What to work on -
If the records below hold pictures, omit them, and print exactly the lines from the first line through the line containing "לוודא שהמנוף אכן מגיע ליעדו. להל", inclusive.
---------- Source data ----------
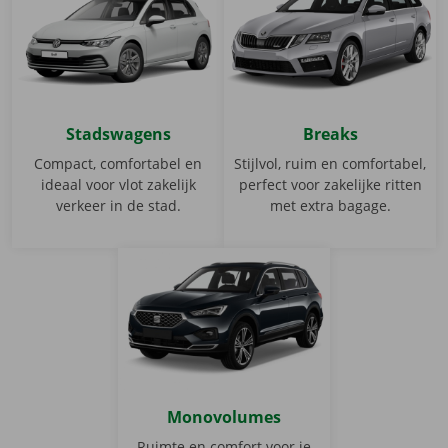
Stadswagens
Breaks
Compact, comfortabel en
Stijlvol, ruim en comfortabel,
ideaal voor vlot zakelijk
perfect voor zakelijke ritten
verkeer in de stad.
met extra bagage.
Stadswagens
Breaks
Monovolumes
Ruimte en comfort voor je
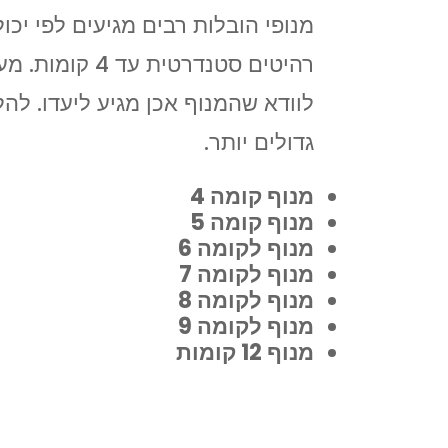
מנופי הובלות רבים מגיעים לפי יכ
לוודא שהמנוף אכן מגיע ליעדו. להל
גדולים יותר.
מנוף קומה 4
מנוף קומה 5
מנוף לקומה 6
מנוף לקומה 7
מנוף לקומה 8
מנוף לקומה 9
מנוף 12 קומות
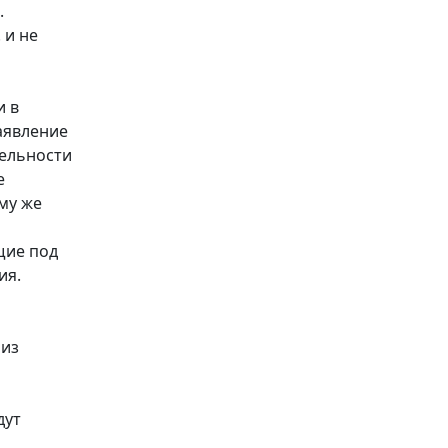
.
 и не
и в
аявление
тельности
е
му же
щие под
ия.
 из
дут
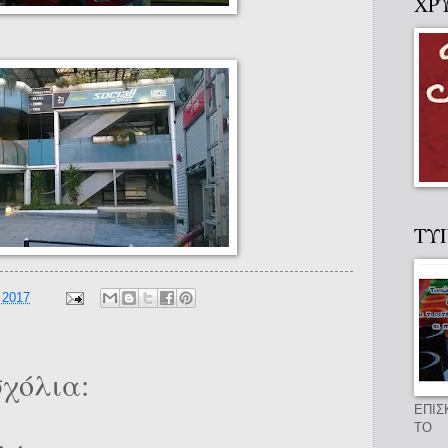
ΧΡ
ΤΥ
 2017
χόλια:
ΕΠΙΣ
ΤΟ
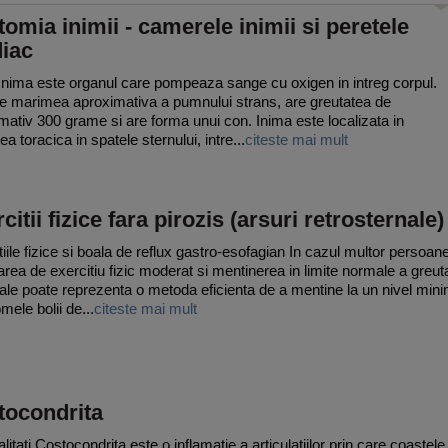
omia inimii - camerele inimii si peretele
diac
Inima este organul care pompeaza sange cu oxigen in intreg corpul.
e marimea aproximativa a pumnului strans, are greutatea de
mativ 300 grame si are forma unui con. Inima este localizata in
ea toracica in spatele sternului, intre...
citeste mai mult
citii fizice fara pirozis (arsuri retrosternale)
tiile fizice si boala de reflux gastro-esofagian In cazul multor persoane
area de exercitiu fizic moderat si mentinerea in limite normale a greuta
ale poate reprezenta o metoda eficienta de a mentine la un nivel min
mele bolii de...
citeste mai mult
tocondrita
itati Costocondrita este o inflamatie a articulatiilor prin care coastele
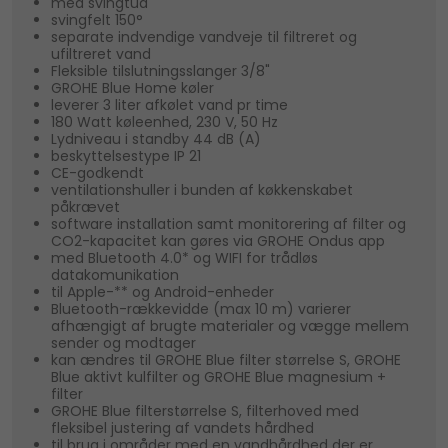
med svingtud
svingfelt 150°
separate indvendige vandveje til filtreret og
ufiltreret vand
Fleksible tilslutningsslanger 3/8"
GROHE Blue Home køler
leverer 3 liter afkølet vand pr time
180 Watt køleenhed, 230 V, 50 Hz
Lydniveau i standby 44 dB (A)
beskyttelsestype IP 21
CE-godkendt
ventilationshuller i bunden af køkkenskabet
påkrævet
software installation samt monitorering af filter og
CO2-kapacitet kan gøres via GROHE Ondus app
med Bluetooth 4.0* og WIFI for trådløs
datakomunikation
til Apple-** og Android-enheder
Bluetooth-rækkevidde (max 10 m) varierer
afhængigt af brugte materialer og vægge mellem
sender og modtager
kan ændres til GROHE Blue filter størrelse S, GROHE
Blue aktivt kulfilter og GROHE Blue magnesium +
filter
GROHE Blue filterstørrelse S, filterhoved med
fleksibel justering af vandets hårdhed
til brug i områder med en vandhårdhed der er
----------
Answer box -
Stadswagens
Breaks
Compact, comfortabel en
Stijlvol, ruim en comfortabel,
ideaal voor vlot zakelijk
perfect voor zakelijke ritten
verkeer in de stad.
met extra bagage.
Stadswagens
Breaks
Monovolumes
Ruimte en comfort voor je
מנופי הובלות רבים מגיעים לפי יכ
לוודא שהמנוף אכן מגיע ליעדו. להל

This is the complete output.